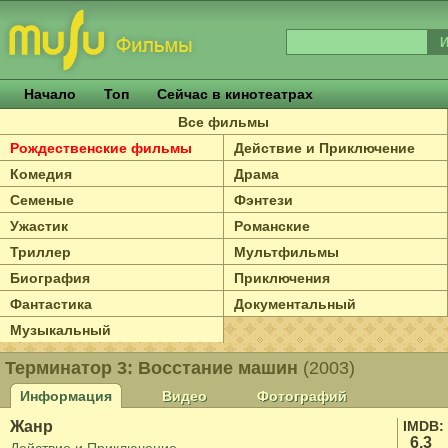
Начало
Топ
Сейчас в кинотеатрах
Все фильмы
Рождественские фильмы
Действие и Приключение
Комедия
Драма
Семеные
Фэнтези
Ужастик
Романские
Триллер
Мультфильмы
Биография
Приключения
Фантастика
Документальный
Музыкальный
Терминатор 3: Восстание машин
(2003)
Информация
Видео
Фотографий
Жанр
IMDB:
6.3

*Exercise prompt*
Leave the pictures aside and give every entry above again word for word.

*Output*
Начало
Топ
Сейчас в кинотеатрах
Все фильмы
Рождественские фильмы
Действие и Приключение
Комедия
Драма
Семеные
Фэнтези
Ужастик
Романские
Триллер
Мультфильмы
Биография
Приключения
Фантастика
Документальный
Музыкальный
Терминатор 3: Восстание машин
(2003)
Информация
Видео
Фотографий
Жанр
IMDB:
6.3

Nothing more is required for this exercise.